One of the unexpected consequences of attending college in Connecticut has been experiencing autumn twice a year. I watch the trees of New Haven1 change color during late October and early November, then return home in Georgia for fall break and watch the leaves change color again.
I understood the basic principle behind my double-dipping of fall. In late October, Connecticut is colder and receives less daylight hours than my home in Georgia, triggering trees stop making green chlorophyll and allowing the yellows, oranges, and reds of the other pigments (like xanthophylls, carotenoids, and anthocyanins) to become visible earlier. However, I began to wonder when autumn came to other parts of North America, and the rate that it moved. I have seen fall color forecasts. But what would it look like actually to observe leaf color change across the whole continent? I decided to tackle this question over my winter break.
Having been a contributor for several years now, I turned to iNatrualist for answers. For the uninitiated, iNaturalist is a website where users can submit and identify observations of any taxa of life: a social media for naturalists in a sense. I had three qualifications choosing a tree species. It had to have a drastic fall color change, a large range, and many observations. After considering Sugar Maple, (Acer saccharum), Sassafras (Sassafras albidum), Trembling Aspen (Populus tremuloides), among other trees, I finally decided on Red Maple (Acer rubrum), which had the highest observation count.
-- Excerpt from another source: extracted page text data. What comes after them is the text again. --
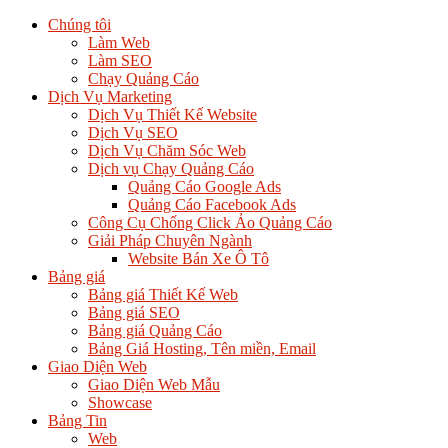
Chúng tôi
Làm Web
Làm SEO
Chạy Quảng Cáo
Dịch Vụ Marketing
Dịch Vụ Thiết Kế Website
Dịch Vụ SEO
Dịch Vụ Chăm Sóc Web
Dịch vụ Chạy Quảng Cáo
Quảng Cáo Google Ads
Quảng Cáo Facebook Ads
Công Cụ Chống Click Ảo Quảng Cáo
Giải Pháp Chuyên Ngành
Website Bán Xe Ô Tô
Bảng giá
Bảng giá Thiết Kế Web
Bảng giá SEO
Bảng giá Quảng Cáo
Bảng Giá Hosting, Tên miền, Email
Giao Diện Web
Giao Diện Web Mẫu
Showcase
Bảng Tin
Web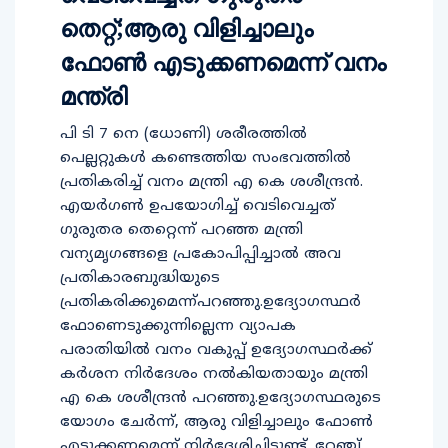
തെറ്റ്;ആരു വിളിച്ചാലും
ഫോണ്‍ എടുക്കണമെന്ന് വനം
മന്ത്രി
പി ടി 7 നെ (ധോണി) ശരീരത്തില്‍
പെല്ലറ്റുകള്‍ കണ്ടെത്തിയ സംഭവത്തില്‍
പ്രതികരിച്ച് വനം മന്ത്രി എ കെ ശശീന്ദ്രൻ.
എയർഗൺ ഉപയോഗിച്ച് വെടിവെച്ചത്
ഗുരുതര തെറ്റെന്ന് പറഞ്ഞ മന്ത്രി
വന്യമൃഗങ്ങളെ പ്രകോപിപ്പിച്ചാല്‍ അവ
പ്രതികാരബുദ്ധിയുടെ
പ്രതികരിക്കുമെന്ന്പറഞ്ഞു.ഉദ്യോഗസ്ഥർ
ഫോണെടുക്കുന്നില്ലെന്ന വ്യാപക
പരാതിയിൽ വനം വകുപ്പ് ഉദ്യോഗസ്ഥർക്ക്
കർശന നിർദേശം നൽകിയതായും മന്ത്രി
എ കെ ശശീന്ദ്രൻ പറഞ്ഞു.ഉദ്യോഗസ്ഥരുടെ
യോഗം ചേര്‍ന്ന്, ആരു വിളിച്ചാലും ഫോണ്‍
എടുക്കണമെന്ന് നിര്‍ദേശിച്ചിട്ടുണ്ട്. റേഞ്ച്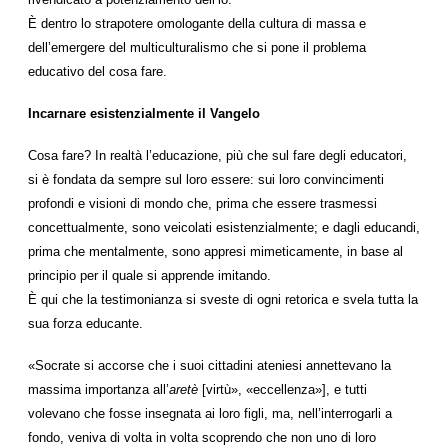
È dentro lo strapotere omologante della cultura di massa e
dell’emergere del multiculturalismo che si pone il problema
educativo del cosa fare.
Incarnare esistenzialmente il Vangelo
Cosa fare? In realtà l’educazione, più che sul fare degli educatori,
si è fondata da sempre sul loro essere: sui loro convincimenti
profondi e visioni di mondo che, prima che essere trasmessi
concettualmente, sono veicolati esistenzialmente; e dagli educandi,
prima che mentalmente, sono appresi mimeticamente, in base al
principio per il quale si apprende imitando.
È qui che la testimonianza si sveste di ogni retorica e svela tutta la
sua forza educante.
«Socrate si accorse che i suoi cittadini ateniesi annettevano la
massima importanza all’
aretè
[virtù», «eccellenza»], e tutti
volevano che fosse insegnata ai loro figli, ma, nell’interrogarli a
fondo, veniva di volta in volta scoprendo che non uno di loro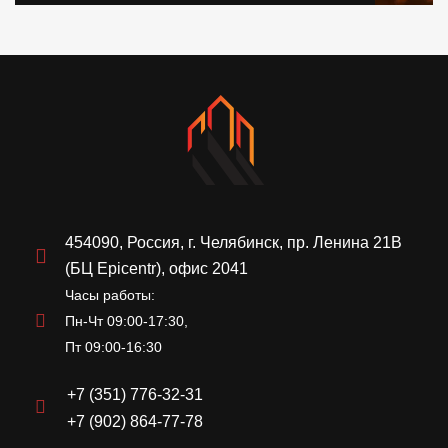
454090, Россия, г. Челябинск, пр. Ленина 21В
(БЦ Epicentr), офис 2041
Часы работы:
Пн-Чт 09:00-17:30,
Пт 09:00-16:30
+7 (351) 776-32-31
+7 (902) 864-77-78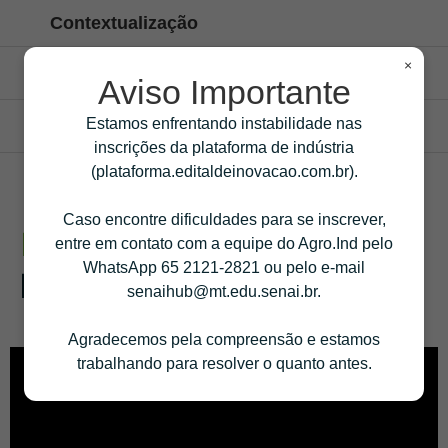
Contextualização
O trabalho tem como objetivo realizar a verificação de todos os
×
sistemas de monitoramento da Mosaic que está com sua base
Impactos Gerados
Aviso Importante
de dados na (nuvem), checar as API's e trabalhar na integração
Múltiplos dados em várias plataformas não integrados
das mesmas em uma única ferramenta, afim de podermos
Estamos enfrentando instabilidade nas
dificultando a análise e velocidade de análise e posterior
Soluções Esperadas
realizar integrações com sistemas ERP de manutenção, ou
tomada de decisão.
inscrições da plataforma de indústria
subscrever os dados em outras plataformas ou enviar os
Integração dos sistemas especialistas de manutenção com SAP
problemas identificados através de ChatBot.
(plataforma.editaldeinovacao.com.br).
Caso encontre dificuldades para se inscrever,
Desafio 2:
Gestão de áreas
entre em contato com a equipe do Agro.Ind pelo
WhatsApp 65 2121-2821 ou pelo e-mail
bloqueadas e anomalias
senaihub@mt.edu.senai.br.
Agradecemos pela compreensão e estamos
trabalhando para resolver o quanto antes.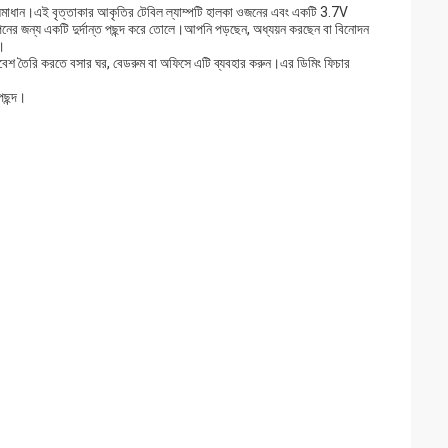
সমাধান।এই বৃত্তাকার আকৃতির টেবিল ল্যাম্পটি হালকা ওজনের এবং একটি 3.7V
 জন্য একটি দুর্দান্ত পছন্দ করে তোলে।আপনি পড়ছেন, অধ্যয়ন করছেন বা বিনোদন
।
রিবেশ তৈরি করতে বসার ঘর, বেডরুম বা অফিসে এটি ব্যবহার করুন।এর ডিমিং ফিচার
ছন্দ।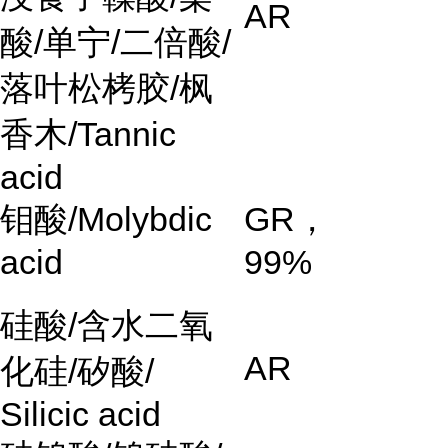
AR
酸
/
单宁
/
二倍酸
/
落叶松栲胶
/
枫
香木
/Tannic
acid
钼酸
/Molybdic
GR
，
acid
99%
硅酸
/
含水二氧
AR
化硅
/
矽酸
/
Silicic acid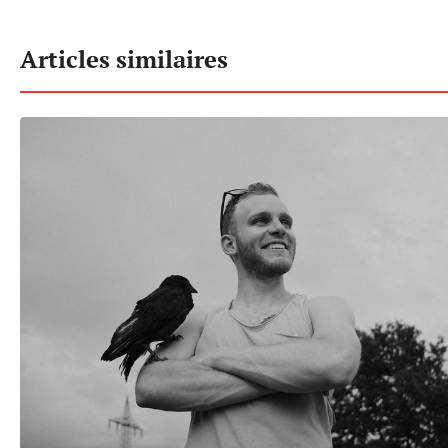
Articles similaires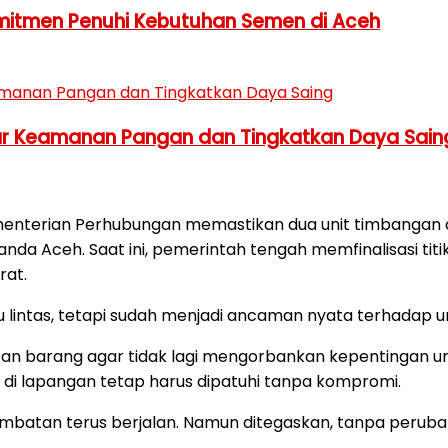
omitmen Penuhi Kebutuhan Semen di Aceh
ar Keamanan Pangan dan Tingkatkan Daya Sain
enterian Perhubungan memastikan dua unit timbangan di
nda Aceh. Saat ini, pemerintah tengah memfinalisasi t
rat.
lu lintas, tetapi sudah menjadi ancaman nyata terhadap u
 barang agar tidak lagi mengorbankan kepentingan umum
di lapangan tetap harus dipatuhi tanpa kompromi.
 jembatan terus berjalan. Namun ditegaskan, tanpa peru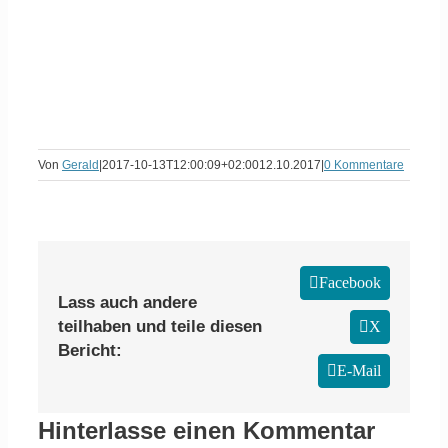
Von
Gerald
|
2017-10-13T12:00:09+02:00
12.10.2017
|
0 Kommentare
Facebook
Lass auch andere
teilhaben und teile diesen
X
Bericht:
E-Mail
Hinterlasse einen Kommentar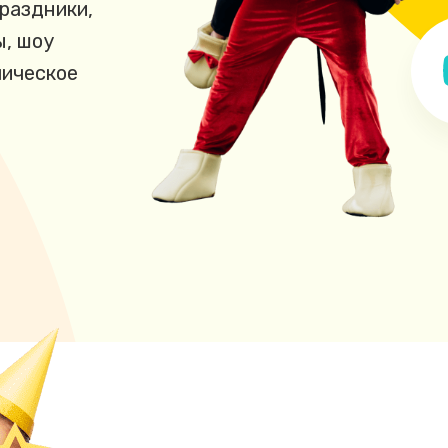
раздники,
ы, шоу
мическое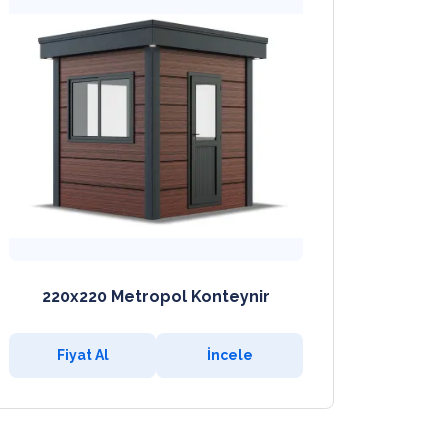
220x220 Metropol Konteynir
Fiyat Al
İncele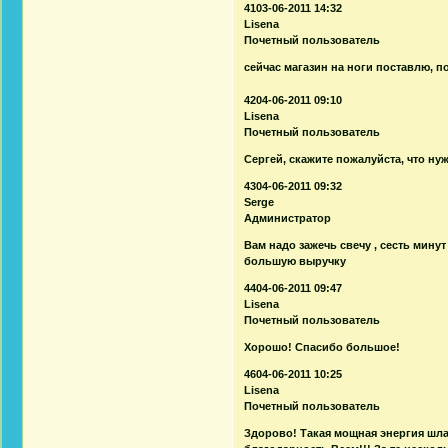
4103-06-2011 14:32
Lisena
Почетный пользователь
сейчас магазин на ноги поставлю, 
4204-06-2011 09:10
Lisena
Почетный пользователь
Сергей, скажите пожалуйста, что ну
4304-06-2011 09:32
Serge
Администратор
Вам надо зажечь свечу , сесть минут
большую выручку
4404-06-2011 09:47
Lisena
Почетный пользователь
Хорошо! Спасибо большое!
4604-06-2011 10:25
Lisena
Почетный пользователь
Здорово! Такая мощная энергия шла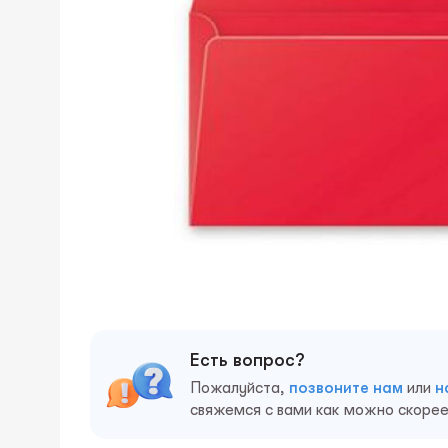
Есть вопрос?
Пожалуйста,
позвоните нам
или
н
свяжемся с вами как можно скорее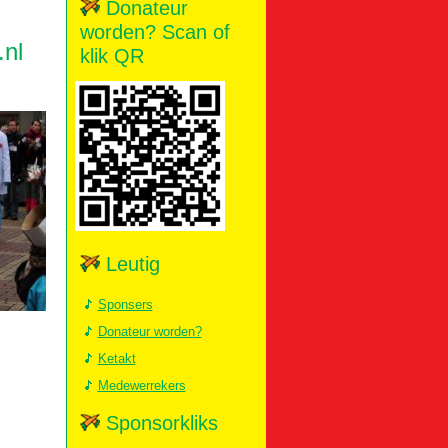
Donateur
worden? Scan of
.nl
klik QR
Leutig
Sponsers
Donateur worden?
Ketakt
Medewerrekers
Sponsorkliks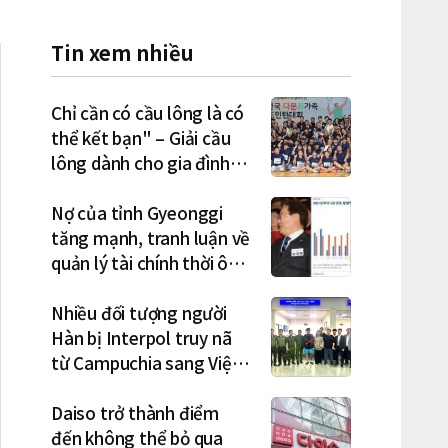
Tin xem nhiều
Chỉ cần có cầu lông là có
thể kết bạn" – Giải cầu
lông dành cho gia đình
đa văn hóa diễn ra sôi nổi
Nợ của tỉnh Gyeonggi
tăng mạnh, tranh luận về
quản lý tài chính thời ông
Lee Jae-myung lan rộng
Nhiều đối tượng người
Hàn bị Interpol truy nã
từ Campuchia sang Việt
Nam lần lượt sa lưới
Daiso trở thành điểm
đến không thể bỏ qua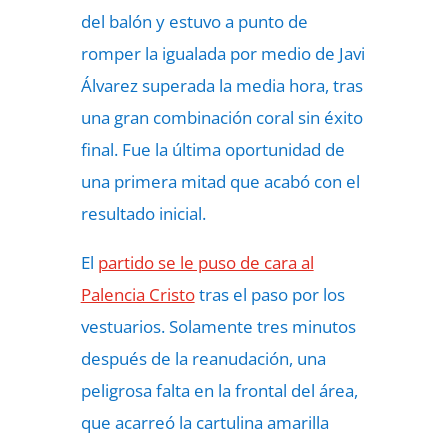
del balón y estuvo a punto de
romper la igualada por medio de Javi
Álvarez superada la media hora, tras
una gran combinación coral sin éxito
final. Fue la última oportunidad de
una primera mitad que acabó con el
resultado inicial.
El
partido se le puso de cara al
Palencia Cristo
tras el paso por los
vestuarios. Solamente tres minutos
después de la reanudación, una
peligrosa falta en la frontal del área,
que acarreó la cartulina amarilla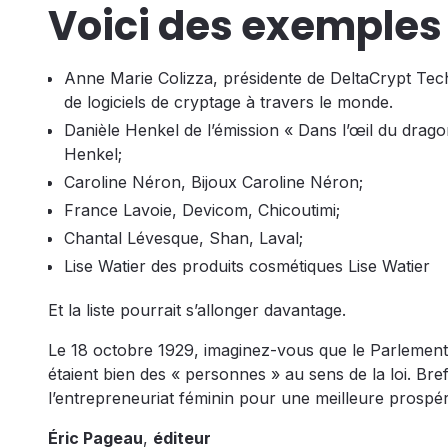
Voici des exemples 
Anne Marie Colizza, présidente de DeltaCrypt Tech
de logiciels de cryptage à travers le monde.
Danièle Henkel de l’émission « Dans l’œil du dra
Henkel;
Caroline Néron, Bijoux Caroline Néron;
France Lavoie, Devicom, Chicoutimi;
Chantal Lévesque, Shan, Laval;
Lise Watier des produits cosmétiques Lise Watier
Et la liste pourrait s’allonger davantage.
Le 18 octobre 1929, imaginez-vous que le Parlement
étaient bien des « personnes » au sens de la loi. B
l’entrepreneuriat féminin pour une meilleure prospé
Éric Pageau
,
éditeur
I painstakingly looked through the images of all 10,000+ observations and wrote down each the color of the leaves in each observation.
An observation’s images could contain branches, buds, bark, roots, seeds, and any number of other features to help with identification. So, I knew I had to detect if there was a leaf in in the image, and where the leaf was in the image. In other words, I was dealing with object detection. I chose a deep learning approach, You Look Only Once (YOLO), for object detection because of its speed and good documentation.
Using the iNatrualist API, I downloaded the images from every 10th page of research grade A. rubrum observations. I created a training set by labeling the leaves in 800 images using LabelImg and trained the model for 3500 batches (around 16 hours on my computer). In hindsight, I could have had even better accuracy if I had created additional classes for other features like branches and seeds, but overall, I am pleased with the performance of the model. There are several instances where it identified very small leaves, getting more sky than leaf, resulting several blue to white dominant color however. See the object detector on Github.
Once I knew where the leaf was, I expected getting the leaf color to be easy, but it required more experimentation than I expected. At first, I tried to get the color of the leaf without doing any additional manipulation to the leaf sub-image. I used k-means clustering to get the dominant color of the image. I was surprised by how well k = 3 performed, but I thought I could get an even better color if I extracted the foreground.
I tried a variety of methods, including creating masks from the largest contour provided by canny edge detection and adaptive thresholding, but with limited success. Eventually I stumbled upon the grabcut algorithm, which performed miles better than anything I had come up with.
Grabcut worked well for leaves with defined edges, but for leaves with less defined leaf edges, sometimes it would cut out the entire foreground, which in case I would get the dominant color of the entire leaf sub-image. When an observation had multiple leaves, I got the dominant color (k = 2) of the dominant colors of each of the leaves. If I were to do it over, I would have combined the extracted leaf foregrounds into the same array, and taken the dominant color of that.
Once I got the main image processing pipeline set up, I ran it on the images with leaves in them for all the observations of A. rubrum between 2015-2019. See it on Github.
I initially created a map using leaflet.js but animating the markers was not smooth enough for my liking. Instead, for every day in each year I generated an SVG image. These images were combined into a gif, using Imagemagick, and then converted into a mp4 using ffmpeg. For a future project, I would like to try something with CSS sprite sheet animation, d3.js, or maybe even three.js, but for a long animation like this one, I think the gif was appropriate and is very sharable.
I found it fascinating to see leaf colors change across eastern North America. Observations are increasing every year so this type of visualization will only get better, although certainly they will be skewed towards certain geographic areas and time periods. Users tend to submit observations when they notice something different, so data mostly comes from periods of transitions. I was happy to see that the late timing of fall colors of 2018 was reflected in figure 5.